In soddy areas, the probability of damage to fruit trees by mice increases. Here, a seed should be applied against them. For this, zinc phosphide is used (50 g of the substance per 1 kg of grain, except for oats, and 50 g sunflower oil), but you can do it the same way as against water rats. The seed is placed in paper bags and placed one at a time near the stem of the fruit tree. They are also laid out on strawberry and raspberry plantations, about compost heaps. In the spring, seeding is often the cause of the death of birds. To prevent this from happening, the bags should be covered with pieces of board or put in a piece of pipe, and after the snow melts and the soil dries, they should be destroyed.
In snowless winters and in poorly protected areas, strawberry plants often freeze out, and in clayey places, plants can also be pushed out of the soil, especially on a newly planted plantation. Therefore, rows of strawberries should be mulched with peat after the soil freezes to a depth of 5-6 cm. Shields are installed on a strawberry plantation for better retention and accumulation of snow, or cut currant branches are scattered. It is good to carry out snow retention on a young plantation of berry bushes.

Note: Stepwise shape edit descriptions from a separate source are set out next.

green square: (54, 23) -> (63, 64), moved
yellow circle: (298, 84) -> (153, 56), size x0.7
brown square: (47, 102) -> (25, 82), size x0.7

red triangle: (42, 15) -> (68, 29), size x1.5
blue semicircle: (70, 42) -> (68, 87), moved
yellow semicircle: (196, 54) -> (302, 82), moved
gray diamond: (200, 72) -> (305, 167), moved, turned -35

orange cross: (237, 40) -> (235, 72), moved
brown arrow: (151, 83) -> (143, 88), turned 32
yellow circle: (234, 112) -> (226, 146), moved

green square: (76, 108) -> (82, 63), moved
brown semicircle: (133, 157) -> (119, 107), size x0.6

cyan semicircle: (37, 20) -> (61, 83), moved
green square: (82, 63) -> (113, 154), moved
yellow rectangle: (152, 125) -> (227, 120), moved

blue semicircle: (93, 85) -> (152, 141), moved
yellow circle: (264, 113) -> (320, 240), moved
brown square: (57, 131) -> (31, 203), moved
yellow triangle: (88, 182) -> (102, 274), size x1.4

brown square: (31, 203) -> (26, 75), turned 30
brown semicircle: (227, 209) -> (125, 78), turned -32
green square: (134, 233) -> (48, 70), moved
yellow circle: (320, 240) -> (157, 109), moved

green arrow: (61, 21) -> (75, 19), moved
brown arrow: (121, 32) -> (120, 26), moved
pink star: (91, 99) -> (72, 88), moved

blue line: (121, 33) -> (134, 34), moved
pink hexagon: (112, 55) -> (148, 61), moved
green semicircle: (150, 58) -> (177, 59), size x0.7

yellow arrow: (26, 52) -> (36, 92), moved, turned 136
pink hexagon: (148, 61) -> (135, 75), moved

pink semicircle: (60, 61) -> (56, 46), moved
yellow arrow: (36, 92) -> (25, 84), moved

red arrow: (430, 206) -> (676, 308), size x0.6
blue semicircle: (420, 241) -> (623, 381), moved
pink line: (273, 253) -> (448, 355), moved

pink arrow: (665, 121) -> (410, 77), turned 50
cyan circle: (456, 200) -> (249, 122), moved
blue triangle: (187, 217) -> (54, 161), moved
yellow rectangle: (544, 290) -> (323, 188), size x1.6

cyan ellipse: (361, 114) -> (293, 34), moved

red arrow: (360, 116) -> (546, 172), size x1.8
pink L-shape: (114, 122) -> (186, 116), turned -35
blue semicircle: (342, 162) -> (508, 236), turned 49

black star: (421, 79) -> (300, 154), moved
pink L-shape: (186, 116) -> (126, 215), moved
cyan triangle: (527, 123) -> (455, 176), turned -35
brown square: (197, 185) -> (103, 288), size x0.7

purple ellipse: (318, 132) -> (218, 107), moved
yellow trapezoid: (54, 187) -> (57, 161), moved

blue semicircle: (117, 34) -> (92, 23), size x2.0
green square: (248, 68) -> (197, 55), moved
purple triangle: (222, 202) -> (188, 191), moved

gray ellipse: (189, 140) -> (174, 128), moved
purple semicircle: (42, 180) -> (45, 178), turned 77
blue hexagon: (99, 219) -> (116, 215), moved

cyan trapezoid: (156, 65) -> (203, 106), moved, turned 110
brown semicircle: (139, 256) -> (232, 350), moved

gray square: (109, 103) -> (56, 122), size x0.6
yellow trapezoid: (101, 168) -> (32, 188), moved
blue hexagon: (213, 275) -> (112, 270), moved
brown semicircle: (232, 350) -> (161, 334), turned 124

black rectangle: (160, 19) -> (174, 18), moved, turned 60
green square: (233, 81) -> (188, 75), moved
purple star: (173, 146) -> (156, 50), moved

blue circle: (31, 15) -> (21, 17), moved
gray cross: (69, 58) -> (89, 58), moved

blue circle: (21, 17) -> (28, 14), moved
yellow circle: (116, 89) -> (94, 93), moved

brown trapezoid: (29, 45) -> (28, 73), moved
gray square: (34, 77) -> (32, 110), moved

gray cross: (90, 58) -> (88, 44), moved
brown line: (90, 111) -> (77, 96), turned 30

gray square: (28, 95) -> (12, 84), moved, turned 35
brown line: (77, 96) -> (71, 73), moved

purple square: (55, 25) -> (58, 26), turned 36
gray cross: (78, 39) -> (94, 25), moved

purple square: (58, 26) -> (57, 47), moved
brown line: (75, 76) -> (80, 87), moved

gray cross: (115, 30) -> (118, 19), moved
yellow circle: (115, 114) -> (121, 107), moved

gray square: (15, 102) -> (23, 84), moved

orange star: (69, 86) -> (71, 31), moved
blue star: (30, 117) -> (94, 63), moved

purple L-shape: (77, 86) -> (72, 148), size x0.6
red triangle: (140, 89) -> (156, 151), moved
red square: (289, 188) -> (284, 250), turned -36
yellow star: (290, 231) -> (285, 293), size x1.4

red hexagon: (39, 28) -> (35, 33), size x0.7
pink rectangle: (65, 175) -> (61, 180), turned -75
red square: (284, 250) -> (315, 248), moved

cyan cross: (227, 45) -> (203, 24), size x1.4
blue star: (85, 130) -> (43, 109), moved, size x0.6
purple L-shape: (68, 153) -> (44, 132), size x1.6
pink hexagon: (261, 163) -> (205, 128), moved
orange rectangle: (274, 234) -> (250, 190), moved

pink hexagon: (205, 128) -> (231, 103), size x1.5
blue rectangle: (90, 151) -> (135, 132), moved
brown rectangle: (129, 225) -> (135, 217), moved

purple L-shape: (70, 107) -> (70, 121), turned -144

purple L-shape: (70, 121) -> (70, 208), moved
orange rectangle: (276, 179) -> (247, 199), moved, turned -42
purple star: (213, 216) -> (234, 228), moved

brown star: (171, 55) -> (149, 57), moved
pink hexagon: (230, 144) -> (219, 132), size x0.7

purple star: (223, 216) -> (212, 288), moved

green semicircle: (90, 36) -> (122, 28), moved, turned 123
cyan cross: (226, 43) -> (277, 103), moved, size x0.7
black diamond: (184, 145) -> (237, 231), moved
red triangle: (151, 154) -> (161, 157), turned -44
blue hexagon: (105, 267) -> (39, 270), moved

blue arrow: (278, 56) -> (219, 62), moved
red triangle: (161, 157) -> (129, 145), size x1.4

A very common winter damage to fruit trees is sunburn, which affects the trunk and bases of skeletal branches. You can protect them by applying a creamy mixture of clay with mullein with a brush. Whitewashing has also proven itself (2.5 kg of lime and 0.5 kg of copper sulfate per 10 liters of water). Suitable, as we have already noted, is thin light-colored paper, such as newsprint, applied in two or three layers in early autumn.
After the first 5-10-degree frosts, annual shoots of fruit crops are harvested for grafting.
...But also in winter months there is work in the garden. For example, snow retention, which we have already talked about. And after heavy snowfalls, snowdrifts in the near-trunk circles of fruit trees are compacted, protecting them from mice. As snow accumulates, boles and bases of skeletal branches are systematically spudded with it, thereby improving wintering conditions for fruit trees. Snow for this is taken, as they say, from the outside, that is, where garden and garden crops are not grown.